Today, My Heart is in Michigan

I grew up in Ohio. I graduated from Ohio State. I met my wife there.  I love the Buckeyes.  However, today, as they hold the funeral service for Ryan Fischer, my heart is in Michigan.  Ryan was Grandville’s hockey team captain and he died from an enlarged heart on the eve of the state championship.

Michigan is no stranger to losing students to heart conditions.  In 2013, it was track runner, Mario Campbell.  In 2012, it was a kindergartner at Field Day.  In 2011, it was high school basketball standout, Wes Leonard, who collapsed and died after making the winning shot.

Leonard’s death received a lot of media attention and Fischer’s is too.  That’s what happens when our most gifted athletes, our children, collapse and die for no apparent reason, from conditions that are detectable and treatable.

Following Wes’ death, this headline read, “Study finds student athlete sudden cardiac deaths like Fennville star Wes Leonard are as rare a deaths from lightening.”  The headline was based on a paper appearing in Circulation, an American Heart Association publication, and was titled Sudden Death in Young Competitive Athletes – Analysis of 1866 deaths in the United States, 1980 – 2006.

According to a cursory Google search, at least four Michigan students have died from sudden cardiac arrest in the last two years.  It is probably more accurate to say that four deaths have been picked up by the media.  So, what is the real number?  How many children die from sudden cardiac arrest?

This lightning analogy appeared in Circulation, a publication of the American Heart Association in 2009.  The death count was rooted in the US National Registry on Sudden Death in Athletes, a creation of the Minneapolis Heart Institute Foundation.  This “registry” is based on LexisNexis, Burrelle’s Information Services, Internet searches, reports from various governmental agencies and independent organizations.

I am shocked (no pun intended) that this resource can be identified and accepted as a registry in the medical world.  The term registry connotes official, legitimate, scientific and comprehensive.  At best, these sources offer an unscientific and incomplete glimpse of the picture.  They are better suited for students completing research papers.  To use this “registry” as the basis to influence healthcare policy and debate a standard of care is misleading and reckless.

Case in point.  Nicholas Bennett, a student athlete from Ionia Middle School (also Michigan), died September 25, 2013.  At the time, his obituary was the only record of his passing, and it did not reference sudden cardiac arrest.  It wasn’t until the passing of Ryan Fischer, six months later, that we learned more about Nicholas from this article.  How many more Nicholases are not being counted?
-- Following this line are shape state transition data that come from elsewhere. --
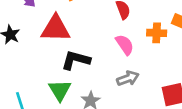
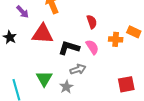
black L-shape: (76, 60) -> (69, 48), moved
gray arrow: (128, 78) -> (78, 69), moved

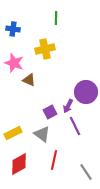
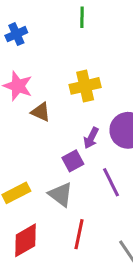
blue cross: (13, 29) -> (16, 34), turned -32
yellow cross: (45, 49) -> (85, 86), moved
purple arrow: (68, 106) -> (91, 138), moved

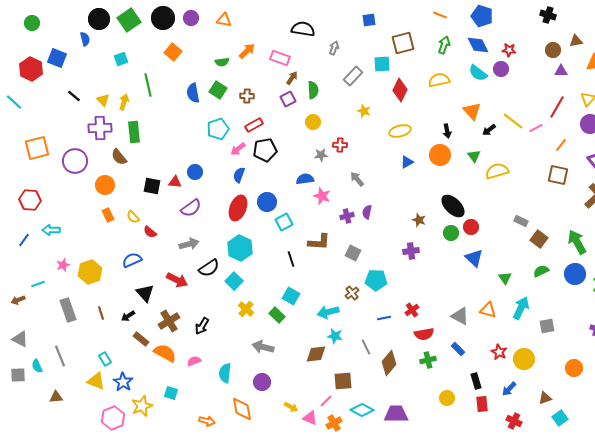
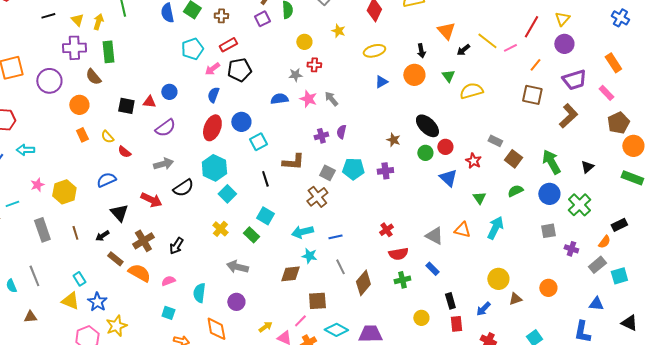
black line: (74, 96) -> (48, 16), turned -56
yellow circle: (313, 122) -> (304, 42), moved
pink star: (322, 196) -> (308, 99), moved
cyan pentagon: (376, 280) -> (353, 169), moved
cyan square: (234, 281) -> (227, 194), moved
brown cross: (352, 293) -> (317, 197), moved, size x1.5
blue line: (384, 318) -> (335, 237), moved
gray square: (547, 326) -> (548, 231), moved
red star: (499, 352) -> (473, 161), moved
cyan square: (171, 393) -> (168, 313), moved
brown triangle: (545, 398) -> (515, 299), moved
yellow arrow: (291, 407) -> (265, 327), turned -64

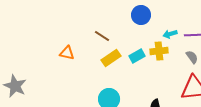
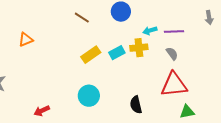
brown line: (102, 36) -> (82, 18), moved
orange triangle: (67, 53) -> (26, 40), moved, turned -35

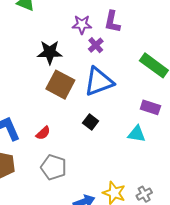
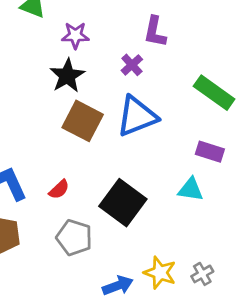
purple star: (82, 25) -> (75, 35), moved
black star: (50, 52) -> (67, 76), turned -30
black square: (91, 122) -> (123, 203), moved, size x2.0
This “registry” suggests that approximately 72 student athletes die nationwide every year.  So, how many student athletes are dying from lightning strikes?

According to the National Oceanic and Atmospheric Administration, seven people died from lightning in the State of Michigan between 2003 – 2012.  To put another way, 0.7 people died each year from lightning.  By the way, all seven were adults.
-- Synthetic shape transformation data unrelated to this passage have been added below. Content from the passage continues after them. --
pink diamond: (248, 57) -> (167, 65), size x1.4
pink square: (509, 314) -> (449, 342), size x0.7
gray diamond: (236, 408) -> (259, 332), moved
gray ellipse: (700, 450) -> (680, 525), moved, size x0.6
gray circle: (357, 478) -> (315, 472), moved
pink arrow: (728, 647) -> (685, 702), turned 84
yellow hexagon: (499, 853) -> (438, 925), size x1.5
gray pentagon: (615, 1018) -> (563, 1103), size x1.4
This debate isn’t about Michigan though.  It is about the United States and this number doesn’t take into account states like Florida and Texas that have many more lightning deaths.

The American Academy of Pediatrics estimates that 2,000 children die in the U.S. every year from sudden cardiac arrest.  When extrapolated over a fifty-three year period, this number is 106,000.

During this same period (1959 – 2012), the NOAA recorded 4,002 deaths from lightning strikes, and the overwhelming majority of the deaths were adults.

The conditions that cause our children to drop dead are detectable and treatable.  We have a cure . . . it’s called prevention.  While it is tragic to read about the deaths of Wes, Nicholas, Ryan and Mario, the real tragedy lies within a very well respected segment of the medical community that confuses and misguides the public about the incidents of sudden cardiac arrest and death in children.  If we can’t rely on them to help us define the scope of the problem, we’ll never solve the problem, and we’ll continue to bury children like Ryan.